Bob, Bob, Bobbin’ Along: Chrysler Cruisin’ With Mr. D

 

It’s been clear for a long time that Bob Dylan really doesn’t give much of a shit what people think of him, especially his most devoted fans. From the git-go, he’s sneered at those who wanted to enshrine him as a prophet, or a sage. He has always been the ultimate wise ass when it came to dealing with reporters or interviewers, especially those who made the mistake of asking particularly lame questions.

When he went electric at the Newport Folk Festival in the mid-‘60s, the folkie crowd just went apeshit, and even the saintly Pete Seeger wanted to cut the power source to young Zimmy’s electrified guitar. But Dylan just went his own way, though he was booed and hooted at while singing “Maggie’s Farm” with the great Michael Bloomfield adding a little guitar wizardry in support.

And though most of us who’ve been tracking the blood on Bob’s tracks for decades now have been dutifully following him through all of his permutations, he just may have gone too far with that ad he made for Chrysler, a bit of free trade that gives new meaning to the phrase “selling out.”

It’s difficult to enumerate all the levels of betrayal to be found in Dylan’s act of pimping for Chrysler. Those who don’t have a problem with Bob’s rather self-aggrandizing stroll through the halls of corrosive corporate corruption will say he’s just putting his skinny shoulder to the wheel, attempting to help a struggling economy and Chrysler workers keep those paychecks rollin’ in.

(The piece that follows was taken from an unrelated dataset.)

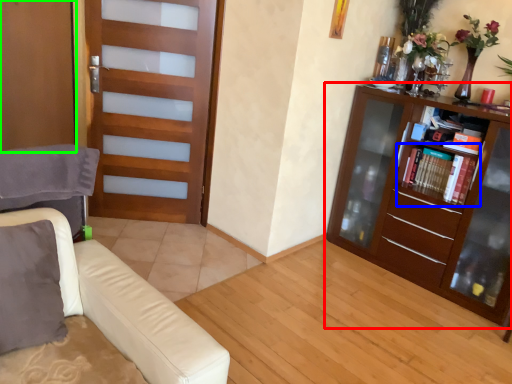 Question: Based on their relative distances, which object is nearer to bookcase (highlighted by a red box)? Choose from shelf (highlighted by a blue box) and screen door (highlighted by a green box).

Choices:
 (A) shelf
 (B) screen door

Answer: (A)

But for those of us who adopted Bob Dylan all those years ago when his was a voice that raged against the machine, it was dispiriting as hell to see him prostitute his legacy (and ours) in such a shameless way, peddling his very soul and self, merging his identity with a car company in a commercial in which he said “let us build a car for you,” thus making it clear that Bob Dylan had decided that workin’ for Maggie on that farm was, finally, the way to go.

And was I alone in finding the ad just a little creepy, with the faintly spectral figure of ol’ Bob seen in a tracking shot, from behind, and then in fleeting glimpses right up until the final moment when he went Full Monty balls out whore for the Man, looking like death warmed over, the emblematic and incipient corpse of an entire generation not now, nor forever, young?

He was, and he remains, my generation’s most significant voice, and his genius cannot be denied. He is, quintessentially, American, but he also embodies both the best and the worst of the times we all were a’changin’: a half-assed poet/obscurantist who can, for a fee, write a line as dopey and tautological as the one in that Super Bowl ad in which he croaked: “There’s nothing as American as America.” Not his brightest observation, nor his proudest moment. Or ours.

Comments

  1. Joe Willis says:

    I, too, am disappointed (to say the least) in Dylan’s apparent character flaws. Just shows how we must separate the art from the artist. If we looked deeply into the character of all the great artists, we wouldn’t have much art left. I still admire Dylan’s genius as a writer/observer. Good column, though. And I also enjoyed your recent piece about Judy Collins.

  2. Murray Suid says:

    Jaime,

    I believe that the cancerous growth of advertising is harming our civilization. I can no longer listen to the local news radio station because it’s 50% ads, maybe more, since they slip ads into headlines like, “And now here’s the XYZ weather report,” with XYZ being a company that paid to have its name in the lead-in.

    So I understand your feelings about Mr. Dylan’s selling out. But I don’t get why you think his actions reflect badly on us. As if his legacy were my legacy, or his selling out means that I’m a sell out.

    Celebrities live their lives, have to pay their bills, make their decisions. One thing we still have left in this country is our ability–as individuals–to sell out or not sell out, to be complicit with commercialization by–for example–watching the Super Bowl. (I didn’t watch it but if I had, it would have been my decision.)

    Go ahead, feel bad that you have been betrayed by believed in Bob D., whom you once admired. That makes sense. But don’t led his corruption serve as a commentary on the way you live your life.

  3. Donny F. says:

    What a fucking shame that poor Bob Dylan fell short of your expectations. I suppose he should have called you first to make sure he does everything the way you want him to.

    What ever he does is none of your goddamn business. Its a free country, old crotch.